Lack of discipline is probably more due to the attitude of the school, than some big overall trend.  I have had people who have visited judo and karate kids classes in Japan who say that you don't see much disipline there either.

Lamont


----------



## Chris from CT (Mar 21, 2002)

> _Originally posted by Blindside _
> 
> * Because we are a non-profit we can ask someone not to come back if they are a serious problem, but this very seldom happens.  *



In my humble opinion, even a profit run business should do the same.  Whether or not they do depends on if they are losing more tuition of other students leaving because of the trouble student being there.  :shrug:


----------



## Goldendragon7 (Mar 21, 2002)

Well, I hate to hear that others are having problems in this area.  I personally run a very tight ship.  I do NOT tolerate any disrespect of any kind.   This is my house which I share and in doing so, it becomes "OUR" house and as the caretaker I am expected to establish rules and regulations which must be followed.  If you can not act accordingly then you are not welcome.  Yes, the money hurts sometimes if we lose a student, but in my nearly 3 decades of teaching... If disrespect is allowed..... it runs off all your GOOD students!

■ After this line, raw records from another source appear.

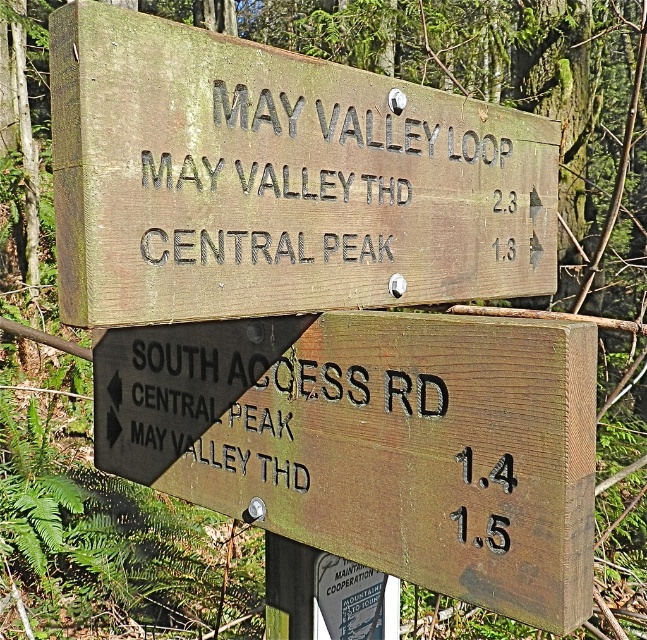 You are a hiker standing in front of two trail signs mounted on a post in a forest. You notice two points marked on the signs at coordinates point (217,285) and point (435,477). Which point is closer to you?

Point (217,285) is closer to the viewer than point (435,477).

You are standing in a forested area and see the weathered wood sign at upper center. If you want to go to the May Valley Loop, which direction should you head based on the sign?

The May Valley Loop is 2.3 miles away and the arrow on the weathered wood sign at upper center points to the right, so you should head in the direction the arrow indicates to reach it. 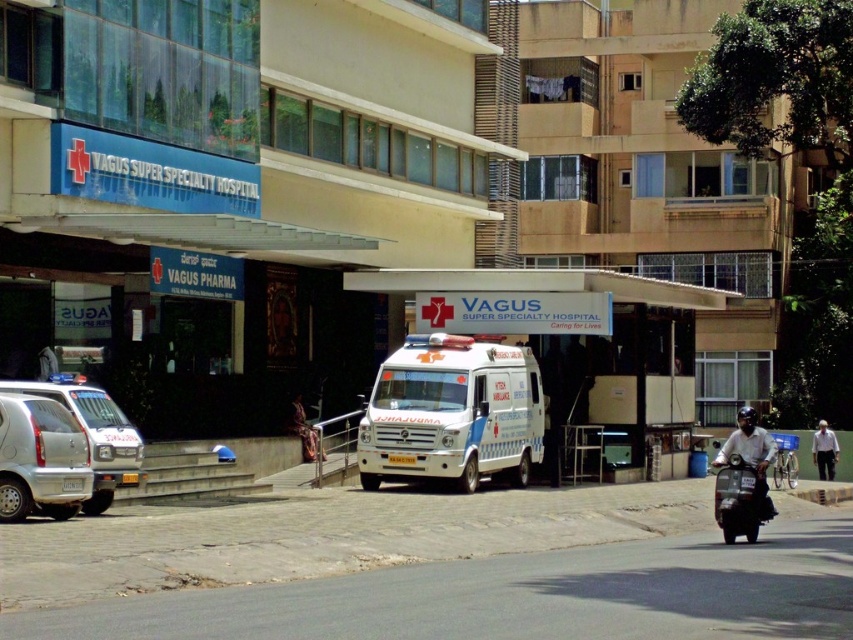 Question: Among these objects, which one is farthest from the camera?

Choices:
 (A) white cotton shirt at lower right
 (B) shiny black scooter at lower right
 (C) white glossy ambulance at center
 (D) dark gray helmeted head at lower right

Answer: (A)

Question: Is dark gray helmeted head at lower right wider than white cotton shirt at lower right?

Choices:
 (A) no
 (B) yes

Answer: (B)

Question: Among these objects, which one is nearest to the camera?

Choices:
 (A) white cotton shirt at lower right
 (B) silver metallic van at left
 (C) white glossy ambulance at center

Answer: (B)

Question: Considering the real-world distances, which object is farthest from the silver metallic van at left?

Choices:
 (A) white glossy ambulance at center
 (B) shiny black scooter at lower right
 (C) white cotton shirt at lower right
 (D) dark gray helmeted head at lower right

Answer: (C)

Question: Can you confirm if white glossy ambulance at center is smaller than dark gray helmeted head at lower right?

Choices:
 (A) yes
 (B) no

Answer: (A)

Question: Does shiny black scooter at lower right appear on the left side of white cotton shirt at lower right?

Choices:
 (A) no
 (B) yes

Answer: (B) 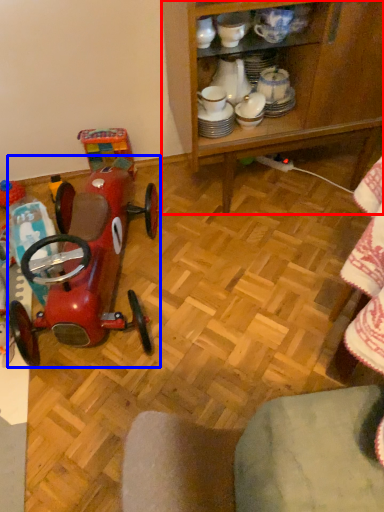 Question: Which object appears closest to the camera in this image, cabinetry (highlighted by a red box) or toy (highlighted by a blue box)?

Choices:
 (A) cabinetry
 (B) toy

Answer: (B) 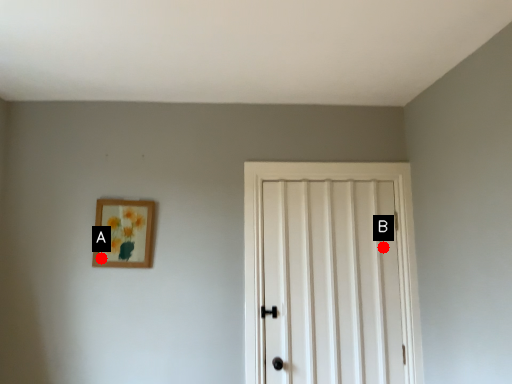 Question: Two points are circled on the image, labeled by A and B beside each circle. Which of the following is the farthest from the observer?

Choices:
 (A) A is further
 (B) B is further

Answer: (B) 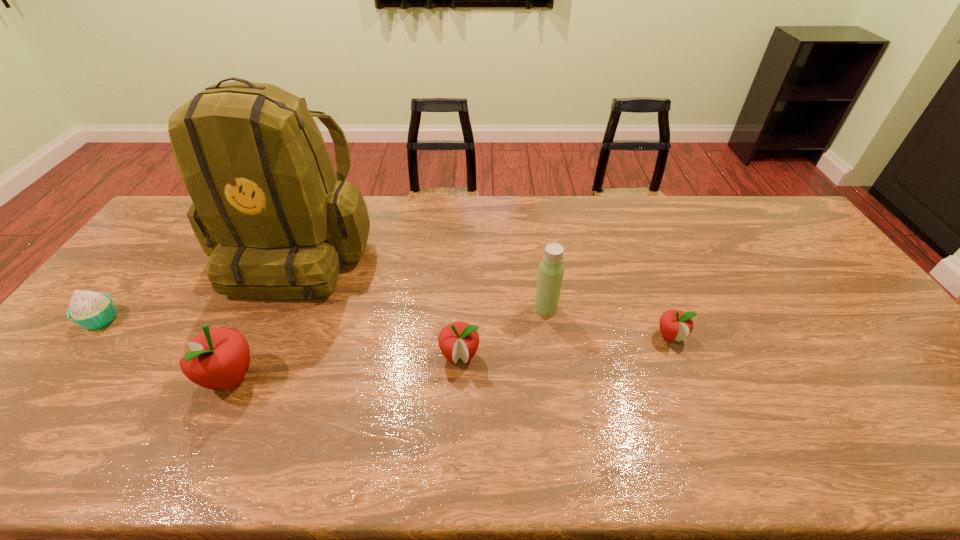 The height and width of the screenshot is (540, 960). What are the coordinates of `the tallest apple` in the screenshot? It's located at (220, 357).

The image size is (960, 540). I want to click on the third tallest object, so click(220, 357).

The image size is (960, 540). I want to click on the third object from right to left, so click(456, 340).

Locate an element on the screen. the second apple from right to left is located at coordinates (456, 340).

Find the location of `the shortest apple`. the shortest apple is located at coordinates (674, 324).

The height and width of the screenshot is (540, 960). In order to click on the rightmost apple in this screenshot , I will do `click(674, 324)`.

Where is `the leftmost object`? the leftmost object is located at coordinates (91, 310).

Locate an element on the screen. backpack is located at coordinates (267, 209).

Identify the location of the second object from right to left. (551, 269).

Identify the location of thermos bottle. This screenshot has width=960, height=540. 551,269. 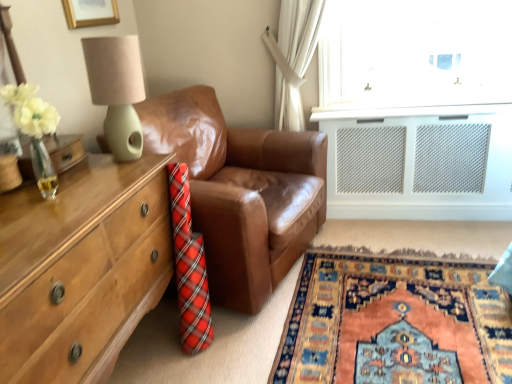 The height and width of the screenshot is (384, 512). What do you see at coordinates (241, 192) in the screenshot?
I see `brown leather couch at center` at bounding box center [241, 192].

The width and height of the screenshot is (512, 384). I want to click on wooden chest of drawers at left, so click(80, 266).

Would you say brown leather couch at center is a long distance from wooden chest of drawers at left?

Actually, brown leather couch at center and wooden chest of drawers at left are a little close together.

From a real-world perspective, is brown leather couch at center above or below wooden chest of drawers at left?

Clearly, from a real-world perspective, brown leather couch at center is above wooden chest of drawers at left.

Could you tell me if brown leather couch at center is facing wooden chest of drawers at left?

No, brown leather couch at center is not turned towards wooden chest of drawers at left.

Is brown leather couch at center situated inside wooden chest of drawers at left or outside?

The correct answer is: outside.

Where is `studio couch lying on the right of matte green lamp at upper left`? studio couch lying on the right of matte green lamp at upper left is located at coordinates (241, 192).

Consider the image. Between brown leather couch at center and matte green lamp at upper left, which one has smaller width?

matte green lamp at upper left is thinner.

Is brown leather couch at center next to matte green lamp at upper left?

No, brown leather couch at center is not beside matte green lamp at upper left.

From a real-world perspective, is brown leather couch at center physically above matte green lamp at upper left?

No, from a real-world perspective, brown leather couch at center is not above matte green lamp at upper left.

Based on the photo, from the image's perspective, does wooden chest of drawers at left appear lower than matte green lamp at upper left?

Yes, from the image's perspective, wooden chest of drawers at left is below matte green lamp at upper left.

Who is taller, wooden chest of drawers at left or matte green lamp at upper left?

wooden chest of drawers at left.

What's the angular difference between wooden chest of drawers at left and matte green lamp at upper left's facing directions?

The facing directions of wooden chest of drawers at left and matte green lamp at upper left are 1.45e-05 degrees apart.

Which of these two, carpet with intricate patterns at lower right or matte green lamp at upper left, is bigger?

carpet with intricate patterns at lower right.

Between carpet with intricate patterns at lower right and matte green lamp at upper left, which one has more height?

Standing taller between the two is matte green lamp at upper left.

Consider the image. From a real-world perspective, is carpet with intricate patterns at lower right physically located above or below matte green lamp at upper left?

carpet with intricate patterns at lower right is situated lower than matte green lamp at upper left in the real world.

Is carpet with intricate patterns at lower right facing towards matte green lamp at upper left?

No.

Is matte green lamp at upper left positioned with its back to brown leather couch at center?

No, brown leather couch at center is not at the back of matte green lamp at upper left.

From the picture: Is matte green lamp at upper left wider or thinner than brown leather couch at center?

Clearly, matte green lamp at upper left has less width compared to brown leather couch at center.

Is matte green lamp at upper left taller than brown leather couch at center?

No, matte green lamp at upper left is not taller than brown leather couch at center.

Where is `studio couch beneath the matte green lamp at upper left (from a real-world perspective)`? studio couch beneath the matte green lamp at upper left (from a real-world perspective) is located at coordinates (241, 192).

Considering the points (319, 369) and (217, 217), which point is in front, point (319, 369) or point (217, 217)?

The point (319, 369) is more forward.

Considering the sizes of objects carpet with intricate patterns at lower right and brown leather couch at center in the image provided, who is thinner, carpet with intricate patterns at lower right or brown leather couch at center?

brown leather couch at center.

Can you confirm if carpet with intricate patterns at lower right is positioned to the left of brown leather couch at center?

In fact, carpet with intricate patterns at lower right is to the right of brown leather couch at center.

Where is `chest of drawers on the left of matte green lamp at upper left`? This screenshot has height=384, width=512. chest of drawers on the left of matte green lamp at upper left is located at coordinates (80, 266).

Considering the sizes of objects matte green lamp at upper left and wooden chest of drawers at left in the image provided, who is wider, matte green lamp at upper left or wooden chest of drawers at left?

wooden chest of drawers at left is wider.

Is matte green lamp at upper left positioned with its back to wooden chest of drawers at left?

That's not correct — matte green lamp at upper left is not looking away from wooden chest of drawers at left.

Where is `studio couch that appears on the right of wooden chest of drawers at left`? Image resolution: width=512 pixels, height=384 pixels. studio couch that appears on the right of wooden chest of drawers at left is located at coordinates (241, 192).

Identify the location of studio couch behind the matte green lamp at upper left. The height and width of the screenshot is (384, 512). (241, 192).

Based on the photo, estimate the real-world distances between objects in this image. Which object is closer to carpet with intricate patterns at lower right, wooden chest of drawers at left or matte green lamp at upper left?

wooden chest of drawers at left is positioned closer to the anchor carpet with intricate patterns at lower right.

Which object lies further to the anchor point carpet with intricate patterns at lower right, brown leather couch at center or matte green lamp at upper left?

Based on the image, matte green lamp at upper left appears to be further to carpet with intricate patterns at lower right.

Based on their spatial positions, is brown leather couch at center or wooden chest of drawers at left closer to carpet with intricate patterns at lower right?

brown leather couch at center lies closer to carpet with intricate patterns at lower right than the other object.

Which object lies nearer to the anchor point brown leather couch at center, matte green lamp at upper left or carpet with intricate patterns at lower right?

A very important part of any Martial Art is respect, Kenpo is no different, so if it doesn't exist our studio then we are in trouble.  

This is a problem I lay on the head instructor's shoulders.  The leadership of the school plays an integral part of the atmosphere.

In my humble opinion it is a must in any studio.
:asian:


----------



## tunetigress (Mar 21, 2002)

I M O it is the quality and consistency of leadership that will eventually determine the success or failure of any program, Martial Art or any other.


----------



## Bob Hubbard (Mar 21, 2002)

Just wanted to make an observation, this topics had 200+ views, 20 replies, and 17 votes... all of the votes state yes.

Thats sad.  Question is, what should be done about it?  A lot of good ideas up there, but can we change the arts as a whole, or just our small niches?

I train in a relaxed school because its run in a friendly manner, however thats the adult classes.  The kids classes are run on a stricter 'good behavior' basis, and the parents seem to like it.

:asian:


----------



## stal0225 (Mar 21, 2002)

> _Originally posted by Kaith Rustaz _
> 
> * Question is, what should be done about it?  A lot of good ideas up there, but can we change the arts as a whole, or just our small niches?
> 
> :asian: *



I think that's were it starts is with one small step.
Change is always something that is going to happen whether we like it or not. The only thing is it didn't happen over night and it's not going to change back over night either.

One student, One school, One System at a time i guess.

Later


----------



## Goldendragon7 (Mar 21, 2002)

I have control over my guys and organization.  I don't have that problem.  I can only touch those that are near me.  If you get close you'll feel the warmth.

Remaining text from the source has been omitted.